Recurso visa anular sentença

Anônimo, sobrevivente assiste hoje ao novo julgamento de Ubiratan

GILMAR PENTEADO
VICTOR RAMOS
DA REPORTAGEM LOCAL

O ex-detento Mauro (nome fictício), 51, assiste, a partir das 13h de hoje, ao julgamento do pedido de anulação da sentença contra o coronel da reserva da PM Ubiratan Guimarães, condenado a 632 anos de prisão por chefiar a invasão na Casa de Detenção, em 1992. Ele estará na mesma condição que tem vivido nos últimos anos: no anonimato.
Estudante de direito, Mauro esconde dos colegas de curso -entre eles, muitos defensores da ação policial no episódio conhecido como massacre do Carandiru- que foi um dos presos feridos na invasão comandada por Guimarães. Só a família e poucos amigos conhecem sua história.
Apesar de ter sido baleado nas duas pernas, ele não entrou na lista oficial de feridos na invasão. Com medo, depois de se esconder debaixo de corpos ele preferiu voltar para o pátio junto com outros sobreviventes. "Pensei naquele dia: acho que não chegou a minha hora. E, se chegou, eu me escondi", afirmou.
Quando o coronel da PM foi condenado a 632 anos, em junho de 2001, Mauro já tinha saído da cadeia. Hoje, quando o Órgão Especial do Tribunal do Júri deve analisar o recurso da defesa do oficial, o ex-detento diz que vai torcer pela manutenção da pena, apesar de não considerá-la ideal.
"Uma condenação não vai trazer ninguém de volta.
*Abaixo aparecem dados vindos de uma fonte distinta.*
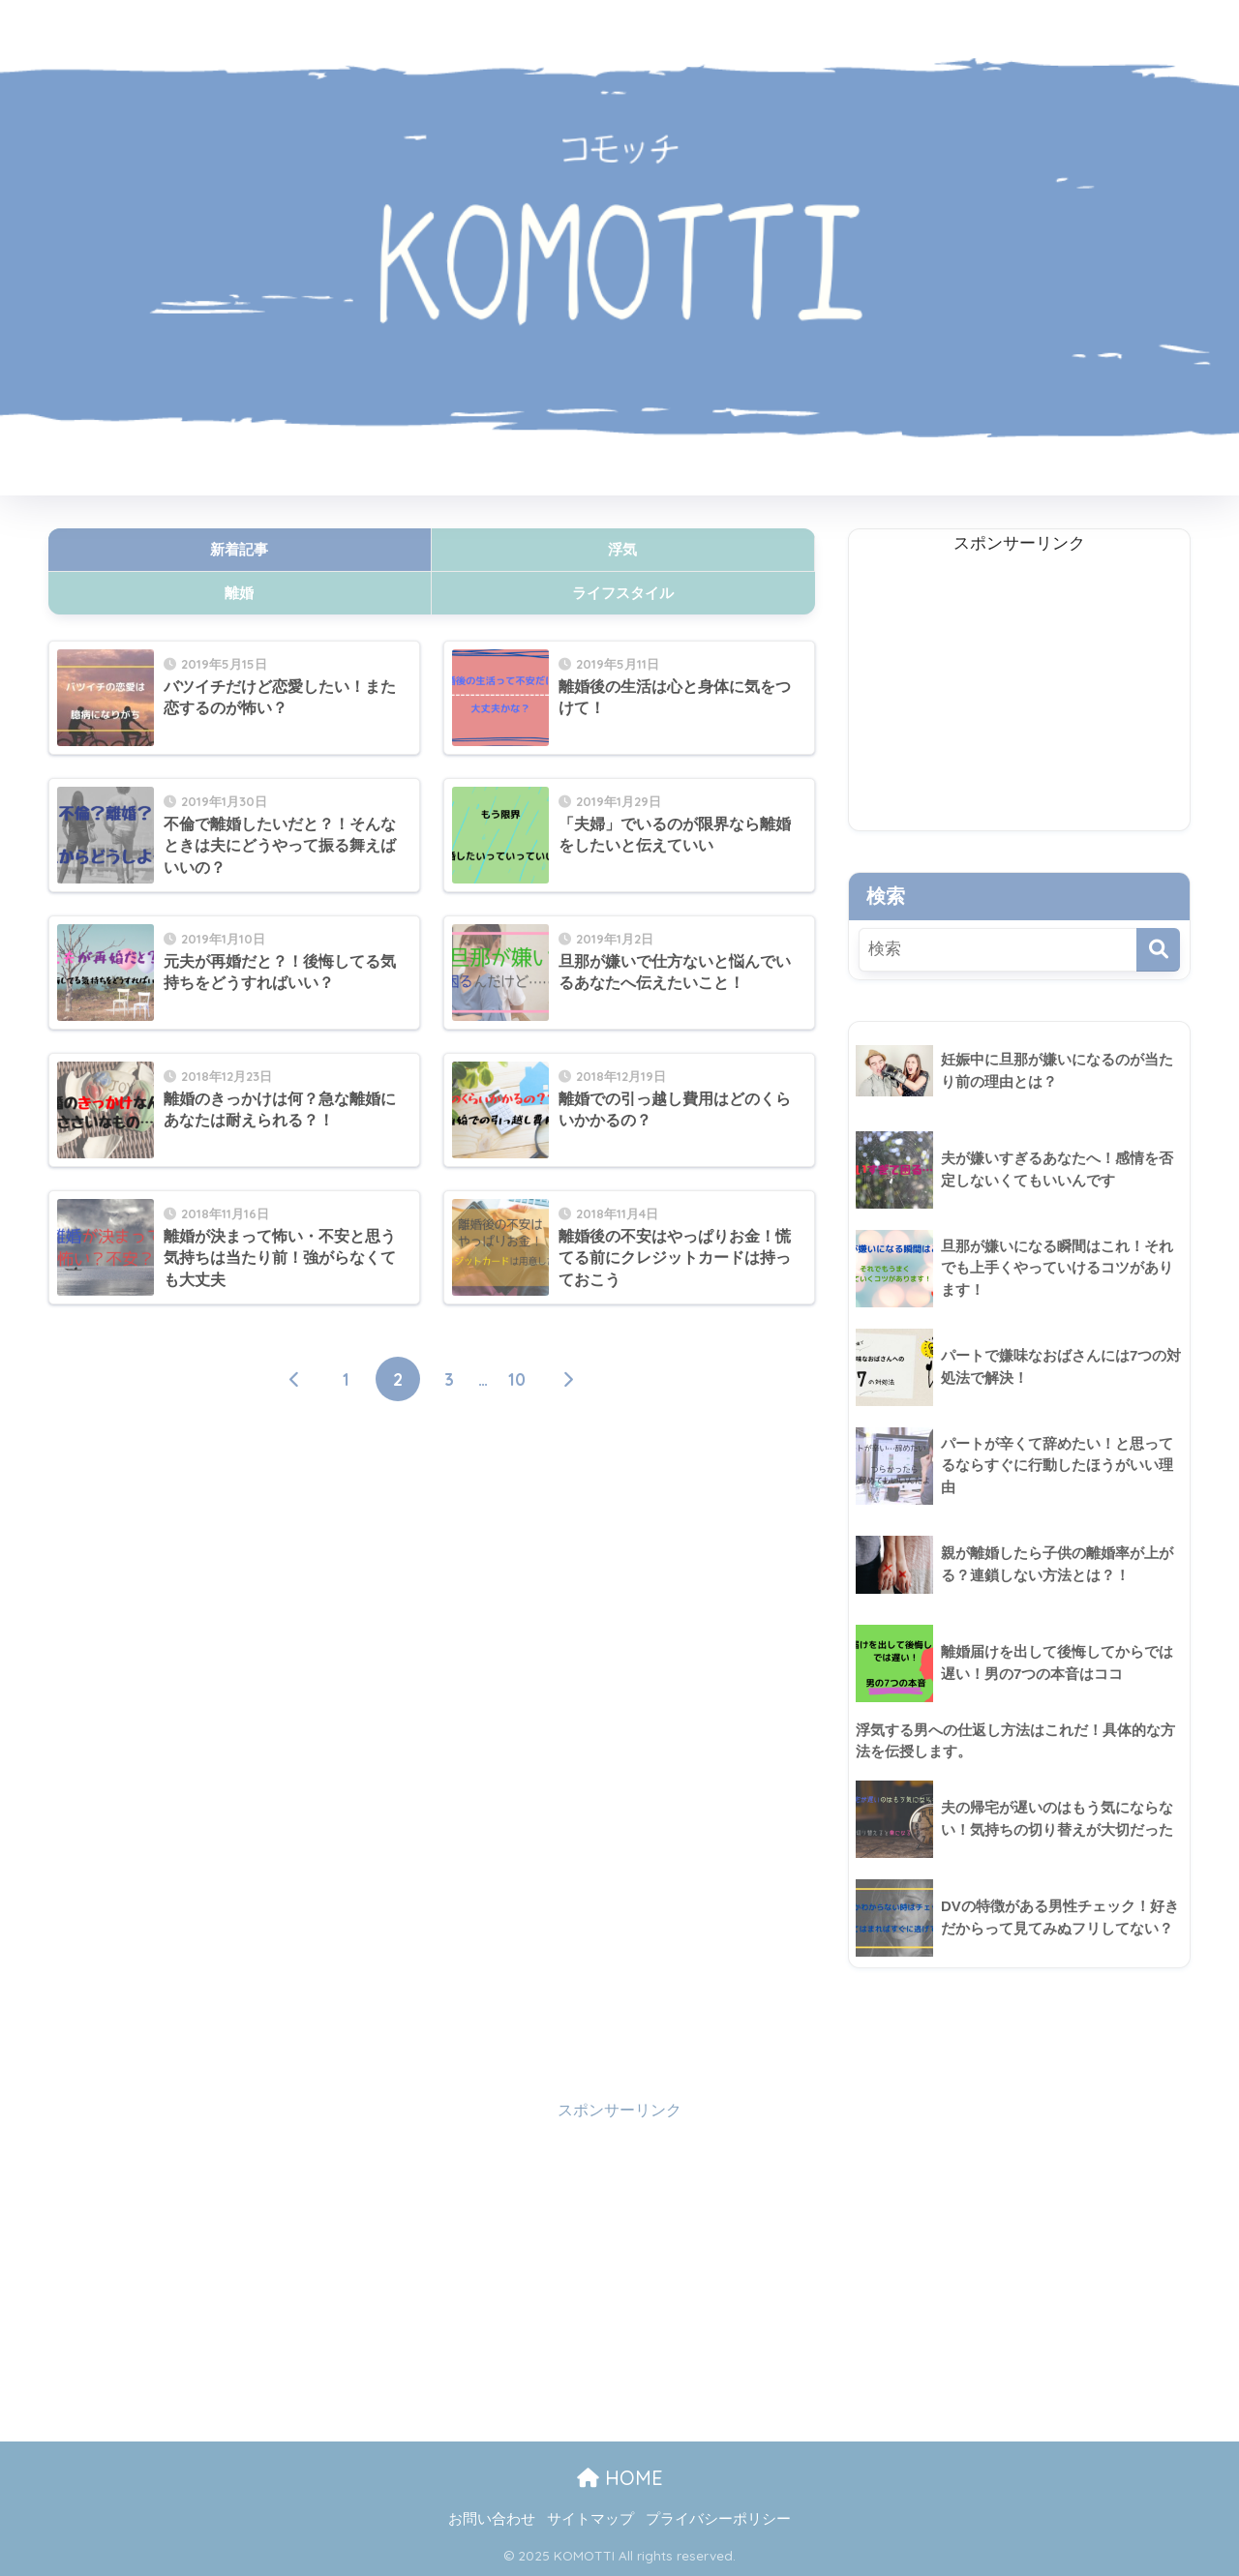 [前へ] (295, 1380)
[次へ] (568, 1380)
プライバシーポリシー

Se eu fosse decidir a pena, ele (Ubiratan) e os outros envolvidos teriam que trabalhar pelo resto da vida em favor dos presidiários", disse.
Dependendo da decisão dos desembargadores, o oficial pode sair hoje do TJ com a pena mantida, com a condenação reduzida ou até inocentado. Isso pode correr se, em caso de anulação do júri, o Órgão Especial decidir fazer um novo julgamento imediato.
A análise do pedido de anulação da sentença era esperado para o último dia 8, mas a defesa do coronel solicitou mais prazo para analisar o processo. O advogado de Ubiratan, Vicente Cascione, deputado federal pelo PTB-SP, afirma que o júri deve ser anulado porque a avaliação dos quesitos pelos jurados teria sido contraditória e porque o oficial teria agido no "estrito cumprimento do dever". Ele sustenta que, em caso da anulação, o novo julgamento deve ser marcado para outra data.
O Ministério Público vai defender a manutenção da pena. Segundo o procurador Antonio Visconti, a maioria dos jurados respondeu, em 2001, que o coronel Ubiratan teve participação no massacre dos presos.
O oficial foi condenado por co-autoria em 102 homicídios -111 presos morreram no episódio, mas nove mortes foram descartadas porque os ferimentos eram de faca- e em cinco tentativas de homicídio. O pedido de anulação foi enviado ao Órgão Especial porque o coronel Ubiratan se elegeu deputado estadual em 2002.
"Para nós, a justiça é a confirmação do júri popular [de 2001]. Foi a sociedade paulistana que condenou o coronel Ubiratan. Ou se faz a Justiça funcionar ou [em caso de anulação da pena] aceitam-se todas as manobras que levam à impunidade", afirmou Hélio Bicudo, presidente da Fundação Interamericana de Defesa dos Direitos Humanos.
Discretamente, Mauro deve participar das manifestações organizadas por entidades de direitos humanos. Ele pretende manter seu passado em segredo até terminar o curso. "Se eu contar, sei que vou ser discriminado. Mas, quando me formar, vou escrever um livro e contar para o mundo que o preso também pode se regenerar, ao contrário do que pensam alguns de meus colegas."